Microsoft may make DeepSeek available for its Copilot Cowork product, which would mean adopting one of the most disruptive Chinese models for a product used by potentially millions of enterprise users.
The tech giant recently told Axios that DeepSeek’s V4 model would be meant as a lower-cost alternative to Anthropic or OpenAI models. It was also fine-tuning the model — possible because DeepSeek’s products are open-source — to try to reduce any biases inherent in the base model.
Developers are already embracing Chinese A.I. Six of the 10 most popular models available on OpenRouter, an A.I. model marketplace, are Chinese, including those from DeepSeek, Tencent and Xiaomi.
Alex Atallah, OpenRouter’s C.E.O., previously told DealBook that cost concerns were driving the greater adoption of Chinese models, many of which are open-source and so free to use.
Bigger companies had been using Chinese models as well: Cursor, the popular coding tool, built its Composer 2 model on Kimi K2.5, which was made by the Chinese lab Moonshot AI.
(Cursor appears to be moving away from Kimi now.)
Chinese models are getting more powerful, too:
Moonshot AI this month announced the latest version of Kimi, citing benchmarks showing that it’s competitive with top offerings by Anthropic and OpenAI.
Silicon Valley has been abuzz in recent days about GLM-5.2, a model by the Chinese lab Z.ai that Z.ai says is as powerful as high-level Anthropic and OpenAI models. Guillermo Rauch, the C.E.O. of the American A.I. developer tool maker Vercel, said he was “genuinely impressed, almost shocked” by its abilities. “This changes things,” he added.
And they’re doing so at a faster rate. Dario Amodei, Anthropic’s C.E.O., had warned this spring that Chinese rivals were about “six to 12 months” behind frontier-level U.S. models.

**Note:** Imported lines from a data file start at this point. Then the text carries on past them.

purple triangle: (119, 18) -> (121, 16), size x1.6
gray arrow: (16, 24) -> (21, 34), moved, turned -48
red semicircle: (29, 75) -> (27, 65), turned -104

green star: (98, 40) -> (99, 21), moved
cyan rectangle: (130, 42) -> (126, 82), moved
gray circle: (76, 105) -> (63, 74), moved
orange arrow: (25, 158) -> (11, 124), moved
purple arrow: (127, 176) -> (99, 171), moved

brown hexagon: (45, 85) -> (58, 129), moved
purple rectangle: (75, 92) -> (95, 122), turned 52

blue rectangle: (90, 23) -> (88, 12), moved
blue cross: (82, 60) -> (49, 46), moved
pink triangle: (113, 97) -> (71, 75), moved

Chinese developers appear to be taking that as a challenge. In response to a prediction by Elon Musk that Chinese models could become as powerful as Anthropic’s Fable model, Jie Tang, a founder of Z.ai, wrote on X, “won’t take that long.”
How will the U.S. respond? In the spring, the Trump administration said it would crack down on Chinese companies reportedly using American A.I. models to train their own, a process known as distillation.

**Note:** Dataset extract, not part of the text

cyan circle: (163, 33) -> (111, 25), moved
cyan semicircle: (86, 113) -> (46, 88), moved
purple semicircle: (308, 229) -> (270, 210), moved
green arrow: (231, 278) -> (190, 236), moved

But further efforts to limit the practice haven’t been announced. Indeed, the administration reportedly held off on blacklisting DeepSeek as a national security risk, according to Reuters, citing unnamed sources.
In other A.I. news: Amazon’s movie division is abandoning plans to make a movie about Sam Altman of OpenAI and directed by Luca Guadagnino. (Amazon has invested in OpenAI and struck a cloud computing deal.)” [1]
1. Is China Closing the A.I. Gap Faster Than Expected?: DealBook Newsletter. Andrew Ross Sorkin; Warner, Bernhard; Kessler, Sarah; Michael J. de la Merced; Gallogly, Niko; et al. New York Times (Online) New York Times Company. Jun 22, 2026.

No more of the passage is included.